# Favorite microtonal compostitions?



## artist202 (Jul 14, 2017)

Really trying to explore this field, already checked out Harry Patrich and Alois Hába. What are some other major artists/composition recommendations? Thanks!


----------



## chill782002 (Jan 12, 2017)

Giacinto Scelsi's works could be said to be microtonal. Some of them, anyway. "Aion" (1961) is one I enjoy.


----------



## RICK RIEKERT (Oct 9, 2017)

Julián Carrillo, possibly the most visionary composer Latin America ever produced, and one of the more innovative composers of the 20th century, is virtually unknown outside of Mexico. During his studies Carrillo began developing an elaborate microtonal system of music which he called Sonido 13, a symbolic name to imply an expansion of the conventional equal temperament 12 tone system of music. He formed an ensemble called Grupo Metropalitano, mainly with his students, to explore and promote his microtonal ideas. Soon after being introduced to Carillo's microtonal work in the 1920s, Leopold Stokowski became a champion of Carrillo's compositions. Stokowski commissioned a Carrillo piece to be performed by the Philadelphia Orchestra. During the premiere, Stokowski said this of Carrillo: "Luckily for America, we do not have to look to European musicians for this revolution, since everything is owed to an Indian who descends from the children of the Continent".


----------



## Phil loves classical (Feb 8, 2017)




----------



## tortkis (Jul 13, 2013)

I love the music of Bill Alves. Just beautiful.
Concerto for Guitar and Gamelan














Wolfgang von Schweinitz is mysterious.
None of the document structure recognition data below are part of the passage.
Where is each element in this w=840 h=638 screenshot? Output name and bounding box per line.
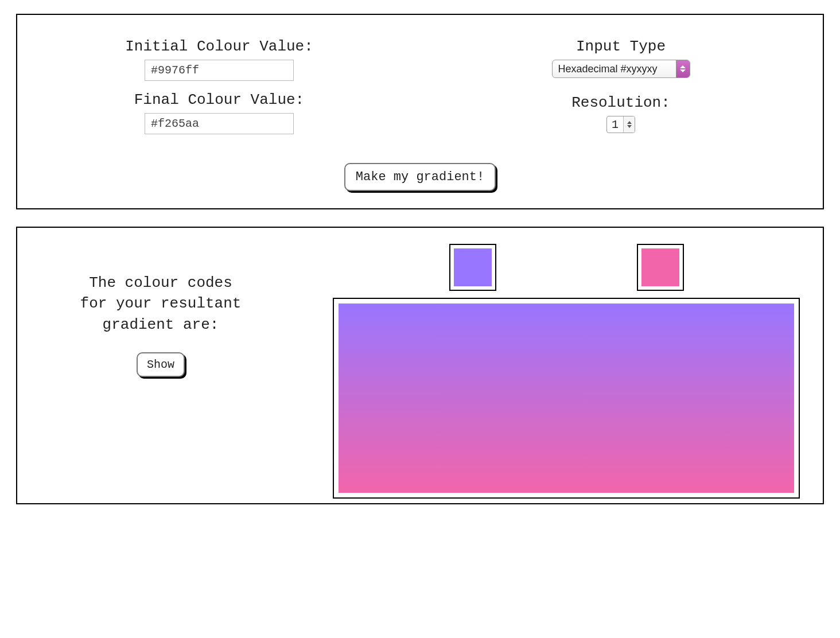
input-type-selected-text: Hexadecimal #xyxyxy — [553, 60, 676, 77]
result-preview-column — [333, 244, 800, 499]
gradient-preview — [339, 304, 794, 493]
input-type-label: Input Type — [576, 38, 666, 55]
resolution-value: 1 — [607, 116, 623, 133]
resolution-input[interactable]: 1 — [606, 116, 635, 133]
form-row: Initial Colour Value: Final Colour Value… — [40, 38, 800, 134]
result-description-line1: The colour codes — [89, 274, 232, 291]
resolution-label: Resolution: — [571, 94, 670, 111]
start-colour-swatch — [454, 248, 492, 286]
result-description-line2: for your resultant — [80, 295, 242, 312]
final-colour-input[interactable] — [145, 113, 294, 134]
colour-inputs-column: Initial Colour Value: Final Colour Value… — [104, 38, 334, 134]
resolution-stepper-icon — [623, 116, 635, 133]
start-swatch-frame — [449, 244, 496, 291]
initial-colour-input[interactable] — [145, 60, 294, 81]
end-swatch-frame — [637, 244, 684, 291]
end-colour-swatch — [641, 248, 679, 286]
result-text-column: The colour codes for your resultant grad… — [40, 244, 281, 377]
gradient-frame — [333, 298, 800, 499]
final-colour-label: Final Colour Value: — [134, 91, 304, 108]
submit-row: Make my gradient! — [40, 163, 800, 191]
result-row: The colour codes for your resultant grad… — [40, 244, 800, 499]
result-panel: The colour codes for your resultant grad… — [16, 227, 824, 504]
options-column: Input Type Hexadecimal #xyxyxy Resolutio… — [506, 38, 736, 134]
select-stepper-icon — [676, 60, 690, 77]
show-button[interactable]: Show — [137, 352, 185, 377]
result-description-line3: gradient are: — [103, 316, 219, 333]
swatch-row — [333, 244, 800, 291]
input-type-select[interactable]: Hexadecimal #xyxyxy — [552, 60, 690, 78]
make-gradient-button[interactable]: Make my gradient! — [344, 163, 496, 191]
initial-colour-label: Initial Colour Value: — [125, 38, 313, 55]
result-description: The colour codes for your resultant grad… — [40, 273, 281, 335]
input-panel: Initial Colour Value: Final Colour Value… — [16, 14, 824, 209]
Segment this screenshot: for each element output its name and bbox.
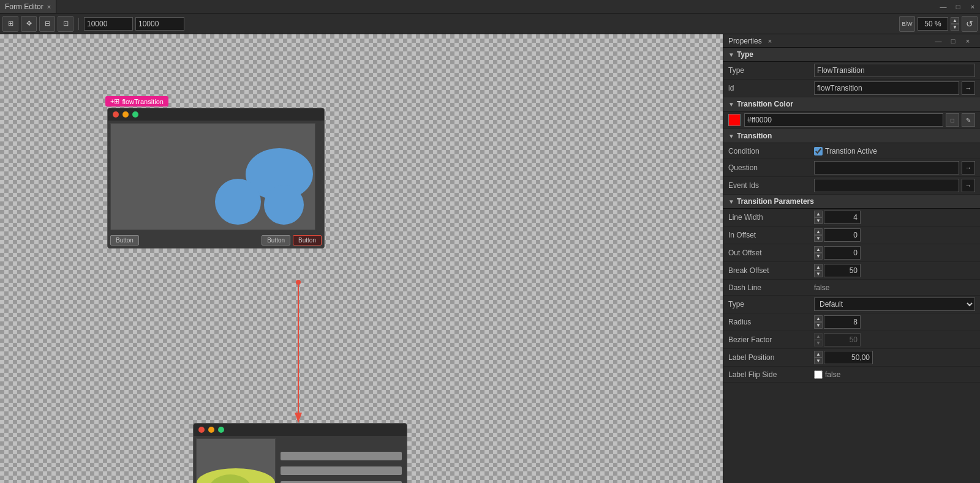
prop-id-row: id → [723, 80, 980, 97]
coord-y-input[interactable] [135, 17, 184, 31]
toolbar-btn-4[interactable]: ⊡ [58, 16, 74, 32]
prop-labelflipside-value: false [825, 370, 840, 379]
prop-question-value-container: → [814, 161, 975, 174]
prop-radius-label: Radius [728, 318, 814, 326]
linewidth-spin-arrows: ▲ ▼ [814, 211, 823, 224]
radius-input[interactable] [824, 315, 861, 329]
prop-type2-select[interactable]: Default Bezier Straight [814, 298, 975, 311]
radius-spin-arrows: ▲ ▼ [814, 315, 823, 329]
prop-condition-row: Condition Transtion Active [723, 143, 980, 159]
transition-params-label: Transition Parameters [737, 197, 814, 206]
toolbar-btn-3[interactable]: ⊟ [39, 16, 55, 32]
prop-eventids-goto-btn[interactable]: → [962, 179, 975, 192]
prop-id-input[interactable] [814, 81, 959, 95]
radius-spinner: ▲ ▼ [814, 315, 975, 329]
labelposition-input[interactable] [824, 351, 873, 364]
prop-linewidth-value-container: ▲ ▼ [814, 211, 975, 224]
props-maximize-btn[interactable]: □ [946, 34, 960, 48]
main-maximize-btn[interactable]: □ [951, 0, 965, 13]
inoffset-up-btn[interactable]: ▲ [814, 228, 823, 235]
prop-breakoffset-value-container: ▲ ▼ [814, 264, 975, 277]
prop-bezier-row: Bezier Factor ▲ ▼ [723, 331, 980, 349]
linewidth-up-btn[interactable]: ▲ [814, 211, 823, 217]
zoom-input[interactable] [918, 17, 948, 31]
dot-green [132, 111, 138, 118]
prop-eventids-row: Event Ids → [723, 177, 980, 195]
type-section-arrow: ▼ [728, 51, 734, 58]
prop-type-input[interactable] [814, 64, 975, 77]
canvas-area[interactable]: +⊞ flowTransition Button Button Butto [0, 34, 723, 483]
transition-color-section-header[interactable]: ▼ Transition Color [723, 97, 980, 111]
prop-id-value-container: → [814, 81, 975, 95]
prop-labelflipside-checkbox[interactable] [814, 370, 823, 379]
node2-dot-yellow [208, 427, 214, 433]
form-node-1[interactable]: +⊞ flowTransition Button Button Butto [107, 108, 325, 249]
node1-body [108, 121, 324, 233]
prop-eventids-value-container: → [814, 179, 975, 192]
props-tab-close[interactable]: × [768, 37, 772, 45]
form-editor-tab-close[interactable]: × [47, 3, 51, 10]
props-close-btn[interactable]: × [960, 34, 975, 48]
prop-type-label: Type [728, 66, 814, 75]
zoom-up-btn[interactable]: ▲ [951, 17, 959, 24]
linewidth-down-btn[interactable]: ▼ [814, 217, 823, 224]
bezier-down-btn[interactable]: ▼ [814, 340, 823, 346]
form-node-2[interactable] [193, 423, 407, 483]
dot-red [113, 111, 119, 118]
node2-header [194, 424, 407, 436]
form-editor-tab[interactable]: Form Editor × [0, 0, 56, 13]
props-minimize-btn[interactable]: — [931, 34, 946, 48]
type-section-header[interactable]: ▼ Type [723, 48, 980, 62]
prop-labelposition-value-container: ▲ ▼ [814, 351, 975, 364]
prop-condition-label: Condition [728, 147, 814, 155]
prop-labelflipside-label: Label Flip Side [728, 370, 814, 379]
linewidth-input[interactable] [824, 211, 861, 224]
breakoffset-input[interactable] [824, 264, 861, 277]
prop-id-goto-btn[interactable]: → [962, 81, 975, 95]
bezier-up-btn[interactable]: ▲ [814, 333, 823, 340]
prop-question-input[interactable] [814, 161, 959, 174]
node1-btn3[interactable]: Button [293, 235, 322, 245]
radius-down-btn[interactable]: ▼ [814, 322, 823, 329]
prop-type-value-container [814, 64, 975, 77]
toolbar-btn-2[interactable]: ✥ [21, 16, 37, 32]
inoffset-down-btn[interactable]: ▼ [814, 235, 823, 242]
node1-btn2[interactable]: Button [262, 235, 290, 245]
color-edit-btn[interactable]: ✎ [962, 113, 975, 127]
prop-labelflipside-value-container: false [814, 370, 975, 379]
reset-zoom-btn[interactable]: ↺ [962, 16, 978, 32]
prop-labelposition-row: Label Position ▲ ▼ [723, 349, 980, 367]
coord-x-input[interactable] [84, 17, 133, 31]
breakoffset-down-btn[interactable]: ▼ [814, 271, 823, 277]
transition-section-arrow: ▼ [728, 133, 734, 140]
radius-up-btn[interactable]: ▲ [814, 315, 823, 322]
outoffset-input[interactable] [824, 246, 861, 260]
prop-eventids-input[interactable] [814, 179, 959, 192]
outoffset-down-btn[interactable]: ▼ [814, 253, 823, 260]
top-bar: Form Editor × — □ × [0, 0, 980, 13]
labelposition-down-btn[interactable]: ▼ [814, 358, 823, 364]
svg-marker-1 [295, 413, 302, 423]
transition-color-label: Transition Color [737, 100, 793, 108]
breakoffset-up-btn[interactable]: ▲ [814, 264, 823, 271]
prop-type2-label: Type [728, 300, 814, 309]
inoffset-input[interactable] [824, 228, 861, 242]
color-copy-btn[interactable]: □ [946, 113, 959, 127]
labelposition-up-btn[interactable]: ▲ [814, 351, 823, 358]
transition-section-header[interactable]: ▼ Transition [723, 129, 980, 143]
transition-params-section-header[interactable]: ▼ Transition Parameters [723, 195, 980, 209]
linewidth-spinner: ▲ ▼ [814, 211, 975, 224]
main-area: +⊞ flowTransition Button Button Butto [0, 34, 980, 483]
prop-question-goto-btn[interactable]: → [962, 161, 975, 174]
outoffset-up-btn[interactable]: ▲ [814, 246, 823, 253]
node1-btn1[interactable]: Button [110, 235, 139, 245]
color-swatch[interactable] [728, 114, 741, 126]
prop-color-input[interactable] [744, 113, 943, 127]
prop-condition-checkbox[interactable] [814, 147, 823, 155]
zoom-down-btn[interactable]: ▼ [951, 24, 959, 31]
color-mode-btn[interactable]: B/W [899, 16, 915, 32]
main-close-btn[interactable]: × [965, 0, 980, 13]
main-minimize-btn[interactable]: — [936, 0, 951, 13]
toolbar-btn-1[interactable]: ⊞ [2, 16, 18, 32]
node1-preview [110, 123, 315, 230]
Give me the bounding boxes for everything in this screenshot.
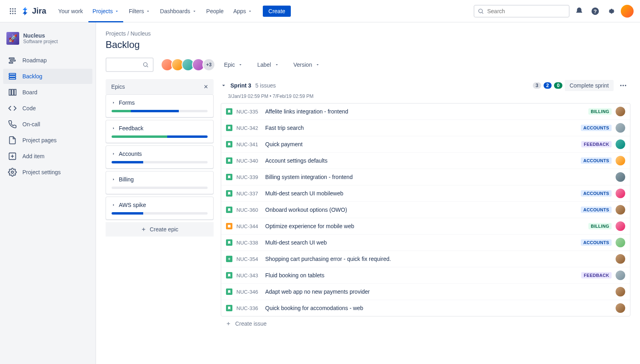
svg-line-10 [482, 12, 483, 14]
epic-feedback[interactable]: Feedback [106, 120, 214, 143]
assignee-avatars[interactable]: +3 [161, 58, 215, 71]
issue-assignee-avatar[interactable] [616, 238, 625, 247]
nav-people[interactable]: People [202, 6, 228, 17]
chevron-right-icon [112, 126, 116, 130]
epics-panel: Epics × FormsFeedbackAccountsBillingAWS … [106, 79, 214, 331]
issue-assignee-avatar[interactable] [616, 254, 625, 264]
epic-label: BILLING [588, 108, 612, 115]
issue-assignee-avatar[interactable] [616, 221, 625, 231]
epic-forms[interactable]: Forms [106, 94, 214, 117]
help-icon[interactable]: ? [589, 5, 602, 18]
global-search[interactable] [474, 5, 570, 18]
sprint-name[interactable]: Sprint 3 [230, 82, 251, 89]
issue-row[interactable]: NUC-339Billing system integration - fron… [221, 169, 630, 185]
project-header[interactable]: 🚀 Nucleus Software project [3, 30, 92, 53]
issue-title: Multi-dest search UI web [265, 239, 577, 246]
svg-line-27 [147, 66, 148, 67]
issue-type-icon [226, 207, 232, 213]
issue-title: Multi-dest search UI mobileweb [265, 190, 577, 197]
create-issue-button[interactable]: Create issue [221, 316, 630, 331]
filter-label[interactable]: Label [256, 59, 280, 70]
sidebar-item-add-item[interactable]: Add item [3, 149, 92, 164]
sprint-done-count: 0 [554, 82, 562, 89]
issue-assignee-avatar[interactable] [616, 123, 625, 133]
jira-logo[interactable]: Jira [21, 6, 46, 16]
backlog-search[interactable] [106, 58, 154, 72]
epic-label: FEEDBACK [581, 272, 612, 278]
issue-row[interactable]: NUC-360Onboard workout options (OWO)ACCO… [221, 202, 630, 218]
nav-dashboards[interactable]: Dashboards [156, 6, 201, 17]
issue-row[interactable]: NUC-338Multi-dest search UI webACCOUNTS [221, 235, 630, 251]
issue-assignee-avatar[interactable] [616, 189, 625, 198]
nav-apps[interactable]: Apps [229, 6, 256, 17]
issue-assignee-avatar[interactable] [616, 139, 625, 149]
sidebar-item-on-call[interactable]: On-call [3, 117, 92, 132]
issue-type-icon [226, 108, 232, 115]
issue-row[interactable]: NUC-346Adapt web app no new payments pro… [221, 284, 630, 300]
issue-type-icon [226, 256, 232, 262]
issue-assignee-avatar[interactable] [616, 172, 625, 182]
main-content: Projects / Nucleus Backlog +3 EpicLabelV… [96, 22, 640, 364]
epic-accounts[interactable]: Accounts [106, 145, 214, 169]
epics-header: Epics × [106, 79, 214, 94]
sidebar-item-code[interactable]: Code [3, 101, 92, 116]
issue-assignee-avatar[interactable] [616, 205, 625, 215]
issue-assignee-avatar[interactable] [616, 287, 625, 296]
close-epics-icon[interactable]: × [204, 83, 208, 90]
nav-your-work[interactable]: Your work [54, 6, 87, 17]
notifications-icon[interactable] [573, 5, 586, 18]
issue-row[interactable]: NUC-342Fast trip searchACCOUNTS [221, 120, 630, 136]
svg-point-25 [11, 171, 14, 173]
epic-label: FEEDBACK [581, 141, 612, 147]
avatar-more[interactable]: +3 [202, 58, 215, 71]
issue-row[interactable]: NUC-335Affelite links integration - fron… [221, 103, 630, 120]
epic-aws-spike[interactable]: AWS spike [106, 197, 214, 220]
issue-assignee-avatar[interactable] [616, 107, 625, 116]
app-switcher-icon[interactable] [6, 5, 19, 18]
issue-title: Shopping cart purchasing error - quick f… [265, 256, 612, 262]
chevron-down-icon[interactable] [221, 83, 226, 88]
filter-epic[interactable]: Epic [222, 59, 244, 70]
svg-point-26 [144, 63, 147, 66]
issue-row[interactable]: NUC-336Quick booking for accomodations -… [221, 300, 630, 316]
sidebar-item-backlog[interactable]: Backlog [3, 69, 92, 84]
sprint-more-icon[interactable] [616, 79, 630, 92]
issue-assignee-avatar[interactable] [616, 271, 625, 280]
breadcrumb: Projects / Nucleus [106, 30, 630, 37]
complete-sprint-button[interactable]: Complete sprint [565, 80, 614, 91]
nav-projects[interactable]: Projects [88, 6, 123, 17]
issue-row[interactable]: NUC-344Optimize experience for mobile we… [221, 218, 630, 235]
sidebar-item-board[interactable]: Board [3, 85, 92, 100]
filter-version[interactable]: Version [292, 59, 322, 70]
issue-row[interactable]: NUC-340Account settings defaultsACCOUNTS [221, 153, 630, 169]
issue-row[interactable]: NUC-354Shopping cart purchasing error - … [221, 251, 630, 267]
sidebar-item-roadmap[interactable]: Roadmap [3, 53, 92, 68]
svg-point-31 [622, 85, 624, 86]
issue-title: Fluid booking on tablets [265, 272, 577, 278]
create-epic-button[interactable]: Create epic [106, 222, 214, 237]
user-avatar[interactable] [621, 5, 634, 18]
settings-icon[interactable] [605, 5, 618, 18]
issue-row[interactable]: NUC-341Quick paymentFEEDBACK [221, 136, 630, 153]
svg-rect-14 [10, 60, 16, 61]
project-name: Nucleus [23, 32, 58, 39]
issue-type-icon [226, 157, 232, 164]
issue-key: NUC-337 [236, 191, 261, 197]
sidebar-item-project-settings[interactable]: Project settings [3, 165, 92, 180]
issue-row[interactable]: NUC-343Fluid booking on tabletsFEEDBACK [221, 267, 630, 284]
svg-rect-21 [14, 90, 16, 95]
issue-assignee-avatar[interactable] [616, 303, 625, 313]
svg-point-5 [14, 10, 16, 12]
page-title: Backlog [106, 39, 630, 50]
nav-filters[interactable]: Filters [125, 6, 154, 17]
sidebar-item-project-pages[interactable]: Project pages [3, 133, 92, 148]
issue-title: Optimize experience for mobile web [265, 223, 584, 229]
search-input[interactable] [487, 8, 566, 14]
issue-title: Account settings defaults [265, 157, 577, 164]
epic-billing[interactable]: Billing [106, 171, 214, 194]
breadcrumb-root[interactable]: Projects [106, 30, 126, 37]
breadcrumb-leaf[interactable]: Nucleus [130, 30, 151, 37]
issue-assignee-avatar[interactable] [616, 156, 625, 165]
create-button[interactable]: Create [263, 6, 291, 17]
issue-row[interactable]: NUC-337Multi-dest search UI mobilewebACC… [221, 185, 630, 202]
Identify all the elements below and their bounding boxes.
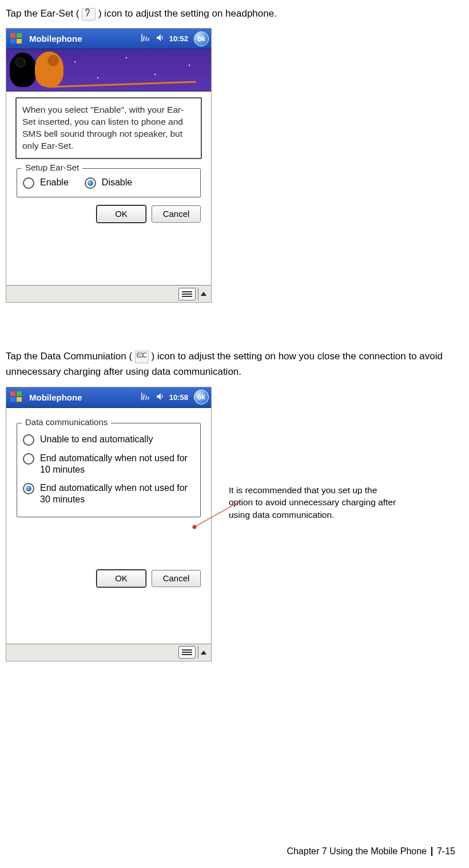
radio-enable[interactable]: Enable [23,177,69,189]
radio-unable-end[interactable]: Unable to end automatically [23,434,194,446]
clock-text[interactable]: 10:58 [169,393,188,402]
instruction-earset-pre: Tap the Ear-Set ( [6,8,80,19]
volume-icon[interactable] [156,393,165,402]
start-menu-icon[interactable] [7,30,26,47]
radio-icon [85,177,96,189]
group-legend: Data communications [22,417,111,427]
info-text: When you select "Enable", with your Ear-… [15,97,202,159]
taskbar-separator [198,646,198,659]
svg-rect-11 [17,397,22,402]
radio-end-30min[interactable]: End automatically when not used for 30 m… [23,482,194,505]
signal-icon[interactable] [141,393,151,402]
annotation-text: It is recommended that you set up the op… [229,484,400,521]
volume-icon[interactable] [156,34,165,43]
radio-label: Enable [40,177,69,188]
data-communications-group: Data communications Unable to end automa… [17,423,201,517]
radio-end-10min[interactable]: End automatically when not used for 10 m… [23,453,194,475]
cancel-button[interactable]: Cancel [152,205,201,223]
ok-button[interactable]: ok [194,31,209,46]
radio-icon [23,453,34,465]
svg-point-5 [138,354,140,355]
svg-rect-1 [17,33,22,38]
ok-button[interactable]: ok [194,390,209,405]
radio-label: End automatically when not used for 10 m… [40,453,194,475]
taskbar-up-icon[interactable] [201,651,206,655]
page-footer: Chapter 7 Using the Mobile Phone 7-15 [287,846,455,857]
app-title: Mobilephone [29,393,82,402]
svg-rect-3 [17,39,22,43]
setup-earset-group: Setup Ear-Set Enable Disable [17,168,201,197]
radio-icon [23,483,34,494]
radio-disable[interactable]: Disable [85,177,132,189]
radio-icon [23,177,34,189]
taskbar-up-icon[interactable] [201,292,206,296]
instruction-earset-post: ) icon to adjust the setting on headphon… [98,8,277,19]
radio-label: Unable to end automatically [40,434,153,445]
titlebar: Mobilephone 10:58 ok [6,387,211,408]
data-communication-icon [135,351,149,363]
cancel-button[interactable]: Cancel [152,570,201,587]
taskbar-separator [198,288,198,300]
screenshot-earset: Mobilephone 10:52 ok When you select "En… [6,28,212,303]
svg-rect-9 [17,391,22,396]
footer-separator [431,847,432,856]
start-menu-icon[interactable] [7,389,26,406]
instruction-earset: Tap the Ear-Set ( ) icon to adjust the s… [6,6,458,21]
titlebar: Mobilephone 10:52 ok [6,29,211,49]
group-legend: Setup Ear-Set [22,162,82,172]
banner-image [6,49,211,92]
instruction-datacomm-pre: Tap the Data Communiation ( [6,351,132,362]
svg-point-6 [140,354,141,355]
ok-button[interactable]: OK [97,205,146,223]
ok-button[interactable]: OK [97,570,146,587]
taskbar [6,285,211,302]
taskbar [6,644,211,661]
svg-rect-2 [10,39,15,43]
keyboard-icon[interactable] [178,288,196,300]
footer-chapter: Chapter 7 Using the Mobile Phone [287,846,427,857]
app-title: Mobilephone [29,34,82,43]
footer-page: 7-15 [437,846,455,857]
clock-text[interactable]: 10:52 [169,34,188,43]
radio-label: Disable [102,177,132,188]
instruction-datacomm: Tap the Data Communiation ( ) icon to ad… [6,348,458,379]
radio-icon [23,434,34,446]
ear-set-icon [82,8,96,21]
svg-point-7 [141,354,142,355]
svg-rect-8 [10,391,15,396]
radio-label: End automatically when not used for 30 m… [40,482,194,505]
svg-rect-0 [10,33,15,38]
keyboard-icon[interactable] [178,646,196,659]
screenshot-datacomm: Mobilephone 10:58 ok Data communications… [6,387,212,661]
svg-rect-10 [10,397,15,402]
signal-icon[interactable] [141,34,151,43]
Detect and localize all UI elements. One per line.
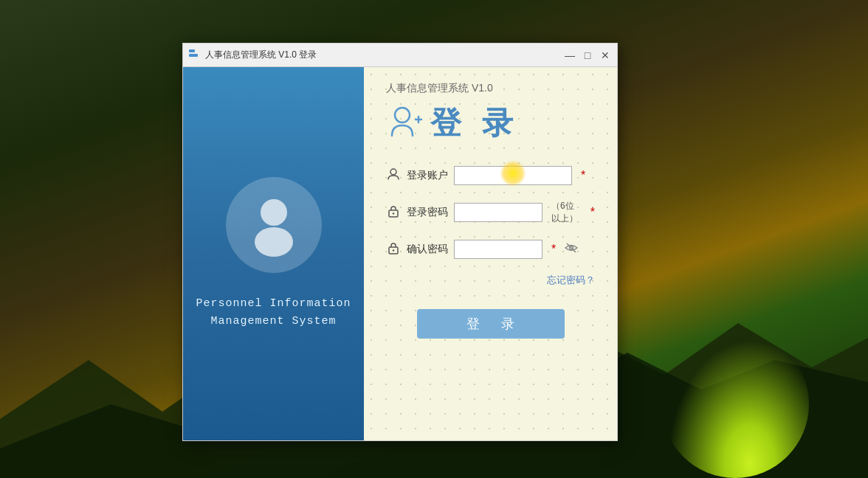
username-required: *: [581, 169, 585, 182]
confirm-password-row: 确认密码 *: [386, 240, 595, 259]
login-header: 登 录: [386, 103, 595, 144]
minimize-button[interactable]: —: [564, 49, 576, 61]
password-hint: （6位以上）: [551, 200, 582, 225]
svg-point-11: [393, 249, 394, 251]
app-icon: [189, 49, 201, 61]
window-body: Personnel Information Management System …: [183, 67, 617, 440]
window-title: 人事信息管理系统 V1.0 登录: [205, 49, 564, 61]
window-controls: — □ ✕: [564, 49, 611, 61]
password-required: *: [590, 206, 595, 219]
left-panel: Personnel Information Management System: [183, 67, 364, 440]
svg-point-7: [390, 169, 396, 175]
password-input[interactable]: [454, 203, 542, 222]
maximize-button[interactable]: □: [582, 49, 593, 61]
confirm-password-required: *: [551, 243, 556, 256]
avatar-icon: [241, 192, 307, 258]
login-person-icon: [386, 105, 423, 142]
username-field-wrapper: [454, 166, 572, 185]
lock2-icon: [386, 241, 401, 257]
svg-point-4: [395, 108, 410, 122]
forgot-password-link[interactable]: 忘记密码？: [386, 274, 595, 287]
tent-glow: [661, 330, 809, 478]
avatar: [226, 177, 322, 273]
svg-point-2: [261, 199, 287, 226]
svg-point-9: [393, 212, 394, 214]
system-name: Personnel Information Management System: [196, 295, 351, 330]
password-row: 登录密码 （6位以上） *: [386, 200, 595, 225]
username-row: 登录账户 *: [386, 166, 595, 185]
lock-icon: [386, 204, 401, 221]
password-label: 登录密码: [407, 206, 448, 219]
title-bar: 人事信息管理系统 V1.0 登录 — □ ✕: [183, 44, 617, 67]
right-panel: 人事信息管理系统 V1.0 登 录 登: [364, 67, 617, 440]
confirm-password-input[interactable]: [454, 240, 542, 259]
close-button[interactable]: ✕: [599, 49, 611, 61]
eye-toggle-icon[interactable]: [565, 241, 578, 257]
svg-point-3: [255, 227, 293, 257]
login-title: 登 录: [430, 103, 519, 144]
app-title: 人事信息管理系统 V1.0: [386, 82, 595, 95]
username-input[interactable]: [454, 166, 572, 185]
confirm-password-label: 确认密码: [407, 243, 448, 256]
user-icon: [386, 167, 401, 184]
login-button[interactable]: 登 录: [417, 309, 565, 339]
username-label: 登录账户: [407, 169, 448, 182]
app-window: 人事信息管理系统 V1.0 登录 — □ ✕ Personnel Informa…: [182, 43, 618, 441]
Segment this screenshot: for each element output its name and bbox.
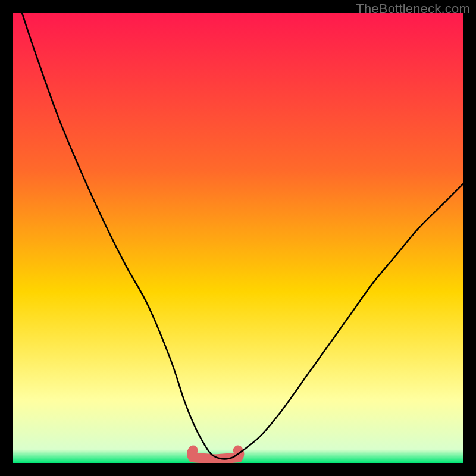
chart-plot-area: [13, 13, 463, 463]
chart-frame: TheBottleneck.com: [0, 0, 476, 476]
bottleneck-chart: [13, 13, 463, 463]
watermark-text: TheBottleneck.com: [356, 1, 470, 17]
gradient-background: [13, 13, 463, 463]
The music does not evoke any ordinary emotion but it is very moving.
Plainsound Glissando Modulation, Op. 49





Fantastic performance of Larry Polansky's Piano Study #5 for Just Fender Rhodes by Andrew C. Smith.
https://indexical.bandcamp.com/album/larry-polansky-piano-study-5


----------



## BabyGiraffe (Feb 24, 2017)

Ivan Wyschnegradsky - Prelude in B, Op. 22, No. 3






Lou Harrison Double Concerto for Violin and Cello with Javanese Gamelan


----------